> **Instructions for the task**
Copy each line of the material in which the word "option" appears.

> **Data for this exercise**

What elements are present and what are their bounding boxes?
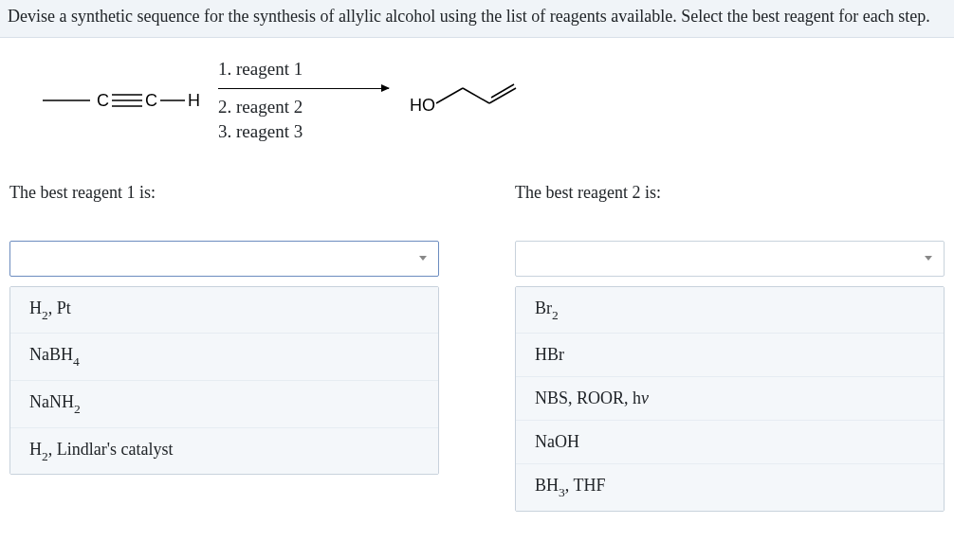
svg-text:HO: HO xyxy=(410,96,435,115)
svg-line-10 xyxy=(463,88,489,103)
reagent-1-option[interactable]: H2, Pt xyxy=(10,287,438,334)
reagent-2-option-list: Br2HBrNBS, ROOR, hvNaOHBH3, THF xyxy=(515,286,945,512)
chevron-down-icon xyxy=(419,256,427,261)
reagent-1-option[interactable]: NaNH2 xyxy=(10,381,438,428)
reagent-2-column: The best reagent 2 is: Br2HBrNBS, ROOR, … xyxy=(515,183,945,512)
svg-line-9 xyxy=(436,88,463,103)
reagent-2-prompt: The best reagent 2 is: xyxy=(515,183,945,203)
reagent-step-2: 2. reagent 2 xyxy=(218,95,303,120)
svg-text:C: C xyxy=(97,91,109,110)
reagent-2-option[interactable]: Br2 xyxy=(516,287,944,334)
chevron-down-icon xyxy=(925,256,932,261)
svg-text:C: C xyxy=(145,91,157,110)
product-structure: HO xyxy=(408,77,531,124)
reagent-1-option[interactable]: NaBH4 xyxy=(10,334,438,381)
reaction-scheme: C C H 1. reagent 1 2. reagent 2 3. reage… xyxy=(0,38,954,183)
reagent-1-prompt: The best reagent 1 is: xyxy=(9,183,439,203)
reagent-1-dropdown[interactable] xyxy=(9,241,439,277)
reagent-2-dropdown[interactable] xyxy=(515,241,945,277)
svg-text:H: H xyxy=(188,91,199,110)
reagent-1-column: The best reagent 1 is: H2, PtNaBH4NaNH2H… xyxy=(9,183,439,512)
reagent-2-option[interactable]: BH3, THF xyxy=(516,464,944,511)
reagent-2-option[interactable]: NaOH xyxy=(516,421,944,464)
reagent-step-3: 3. reagent 3 xyxy=(218,119,303,145)
reaction-arrow-block: 1. reagent 1 2. reagent 2 3. reagent 3 xyxy=(218,57,389,145)
reaction-arrow xyxy=(218,88,389,89)
reagent-2-option[interactable]: NBS, ROOR, hv xyxy=(516,377,944,421)
reagent-1-option-list: H2, PtNaBH4NaNH2H2, Lindlar's catalyst xyxy=(9,286,439,475)
reagent-2-option[interactable]: HBr xyxy=(516,334,944,377)
reagent-step-1: 1. reagent 1 xyxy=(218,57,303,82)
reagent-1-option[interactable]: H2, Lindlar's catalyst xyxy=(10,428,438,475)
starting-material-structure: C C H xyxy=(38,81,199,119)
question-text: Devise a synthetic sequence for the synt… xyxy=(8,4,946,37)
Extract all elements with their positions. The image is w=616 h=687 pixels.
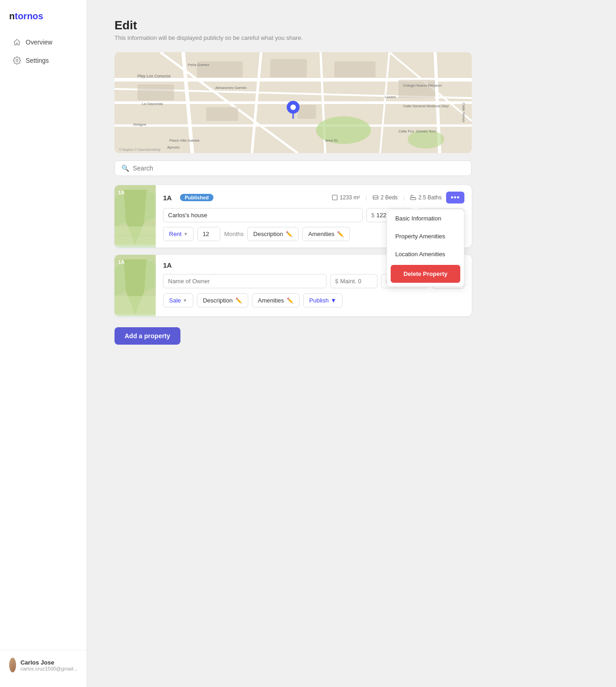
svg-rect-16: [270, 59, 307, 77]
description-label: Description: [253, 231, 283, 237]
property-thumbnail-0: 1A: [114, 185, 156, 247]
svg-text:Colegio Nuevo Renacer: Colegio Nuevo Renacer: [403, 83, 442, 88]
area-icon: [332, 194, 338, 201]
property-name-input[interactable]: [163, 208, 363, 222]
delete-property-button[interactable]: Delete Property: [391, 265, 460, 283]
logo-prefix: n: [9, 11, 15, 21]
beds-value: 2 Beds: [381, 194, 398, 201]
svg-text:1A: 1A: [118, 190, 125, 195]
svg-rect-17: [334, 61, 376, 77]
user-footer: Carlos Jose carlos.cruz1500@gmail...: [0, 650, 87, 680]
edit-icon: ✏️: [286, 231, 293, 237]
svg-text:1A: 1A: [118, 259, 125, 265]
sidebar-item-settings[interactable]: Settings: [4, 52, 83, 69]
maint-price-wrap-1: $: [330, 274, 377, 288]
card-row-2-1: Sale ▼ Description ✏️ Amenities ✏️ Publi…: [163, 293, 464, 308]
svg-text:La Giaconda: La Giaconda: [142, 102, 163, 106]
menu-item-basic-info[interactable]: Basic Information: [387, 209, 464, 227]
publish-button[interactable]: Publish ▼: [303, 293, 343, 308]
map-container: Play Los Conucos Peña Gomez Almacenes Ga…: [114, 52, 472, 153]
main-content: Edit This information will be displayed …: [87, 0, 616, 687]
svg-text:Peña Gomez: Peña Gomez: [188, 63, 209, 67]
status-badge-0: Published: [180, 194, 213, 201]
stat-beds: 2 Beds: [372, 194, 398, 201]
maint-input-1[interactable]: [340, 278, 372, 285]
settings-icon: [13, 56, 21, 65]
area-value: 1233 m²: [340, 194, 360, 201]
bath-icon: [410, 194, 416, 201]
description-button-1[interactable]: Description ✏️: [197, 293, 248, 308]
user-name: Carlos Jose: [21, 659, 77, 666]
owner-name-input[interactable]: [163, 274, 327, 288]
amenities-label-1: Amenities: [258, 297, 284, 304]
dropdown-menu: Basic Information Property Amenities Loc…: [387, 209, 464, 287]
search-bar: 🔍: [114, 160, 472, 176]
map-svg: Play Los Conucos Peña Gomez Almacenes Ga…: [114, 52, 472, 153]
svg-text:Play Los Conucos: Play Los Conucos: [137, 74, 171, 78]
svg-rect-21: [398, 80, 435, 98]
sidebar-item-label: Settings: [26, 57, 49, 64]
sidebar: ntornos Overview Settings Carlos Jose ca…: [0, 0, 87, 687]
card-id-1: 1A: [163, 261, 172, 269]
stat-area: 1233 m²: [332, 194, 360, 201]
svg-rect-45: [333, 195, 338, 200]
listing-type-dropdown[interactable]: Rent ▼: [163, 227, 194, 241]
months-input[interactable]: [197, 227, 220, 241]
menu-item-property-amenities[interactable]: Property Amenities: [387, 227, 464, 245]
listing-type-dropdown-1[interactable]: Sale ▼: [163, 293, 193, 308]
add-property-button[interactable]: Add a property: [114, 327, 180, 345]
publish-label: Publish: [309, 297, 329, 304]
property-card-0: 1A 1A Published 1233 m² | 2 Beds: [114, 185, 472, 247]
svg-rect-18: [137, 84, 174, 100]
sidebar-item-label: Overview: [26, 38, 52, 46]
svg-text:© Mapbox © OpenStreetMap: © Mapbox © OpenStreetMap: [119, 148, 161, 152]
separator: |: [365, 194, 367, 201]
page-title: Edit: [114, 18, 589, 33]
svg-rect-20: [298, 105, 316, 119]
menu-item-location-amenities[interactable]: Location Amenities: [387, 245, 464, 263]
sidebar-item-overview[interactable]: Overview: [4, 33, 83, 51]
description-button[interactable]: Description ✏️: [247, 227, 299, 241]
edit-icon-3: ✏️: [235, 297, 242, 304]
svg-rect-52: [114, 296, 156, 314]
maint-currency-sign: $: [371, 212, 375, 219]
baths-value: 2.5 Baths: [418, 194, 442, 201]
chevron-down-icon-2: ▼: [331, 297, 337, 304]
more-button[interactable]: •••: [446, 192, 464, 203]
listing-type-label: Rent: [169, 231, 181, 237]
svg-text:Aprezio: Aprezio: [167, 145, 180, 149]
sidebar-nav: Overview Settings: [0, 33, 87, 650]
logo-suffix: tornos: [15, 11, 43, 21]
listing-type-label-1: Sale: [169, 297, 181, 304]
avatar: [9, 658, 16, 672]
bed-icon: [372, 194, 379, 201]
svg-point-13: [316, 116, 371, 144]
svg-point-0: [16, 60, 18, 62]
card-id-0: 1A: [163, 194, 172, 202]
edit-icon-2: ✏️: [337, 231, 344, 237]
svg-point-36: [290, 104, 296, 110]
card-stats-0: 1233 m² | 2 Beds | 2.5 Baths: [332, 194, 442, 201]
chevron-down-icon-1: ▼: [183, 298, 187, 303]
svg-text:Plaza Villa Isabela: Plaza Villa Isabela: [169, 138, 200, 143]
property-thumbnail-1: 1A: [114, 255, 156, 316]
amenities-button-1[interactable]: Amenities ✏️: [252, 293, 300, 308]
maint-currency-sign-1: $: [335, 278, 338, 285]
svg-text:Calle Venus: Calle Venus: [462, 103, 466, 122]
svg-text:Almacenes Garrido: Almacenes Garrido: [215, 86, 247, 90]
user-info: Carlos Jose carlos.cruz1500@gmail...: [21, 659, 77, 671]
svg-text:Area 51: Area 51: [325, 138, 338, 143]
svg-text:Calle General Modesto Diaz: Calle General Modesto Diaz: [403, 104, 449, 108]
more-button-wrap: ••• Basic Information Property Amenities…: [446, 192, 464, 203]
svg-text:Lucero: Lucero: [385, 95, 396, 99]
amenities-button[interactable]: Amenities ✏️: [302, 227, 350, 241]
page-subtitle: This information will be displayed publi…: [114, 34, 589, 41]
search-input[interactable]: [133, 165, 465, 172]
edit-icon-4: ✏️: [287, 297, 294, 304]
home-icon: [13, 38, 21, 46]
svg-rect-19: [206, 107, 238, 121]
property-body-0: 1A Published 1233 m² | 2 Beds | 2: [156, 185, 472, 247]
card-header-0: 1A Published 1233 m² | 2 Beds | 2: [163, 192, 464, 203]
svg-text:Jaragua: Jaragua: [133, 122, 146, 126]
description-label-1: Description: [203, 297, 233, 304]
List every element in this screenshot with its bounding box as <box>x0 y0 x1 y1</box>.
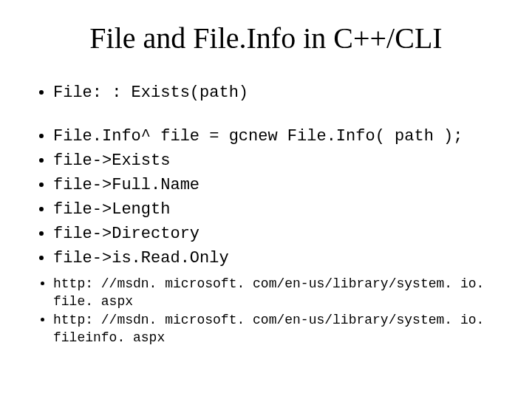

> **Problem solution**
reagent-1-option[interactable]: H2, Pt xyxy=(10,287,438,334)
reagent-2-option-list: Br2HBrNBS, ROOR, hvNaOHBH3, THF xyxy=(515,286,945,512)
reagent-1-option[interactable]: NaNH2 xyxy=(10,381,438,428)
reagent-2-option[interactable]: Br2 xyxy=(516,287,944,334)
reagent-1-option[interactable]: NaBH4 xyxy=(10,334,438,381)
reagent-2-option[interactable]: BH3, THF xyxy=(516,464,944,511)
reagent-2-option[interactable]: NaOH xyxy=(516,421,944,464)
reagent-2-option[interactable]: NBS, ROOR, hv xyxy=(516,377,944,421)
reagent-1-option-list: H2, PtNaBH4NaNH2H2, Lindlar's catalyst xyxy=(9,286,439,475)
reagent-2-option[interactable]: HBr xyxy=(516,334,944,377)
reagent-1-option[interactable]: H2, Lindlar's catalyst xyxy=(10,428,438,475)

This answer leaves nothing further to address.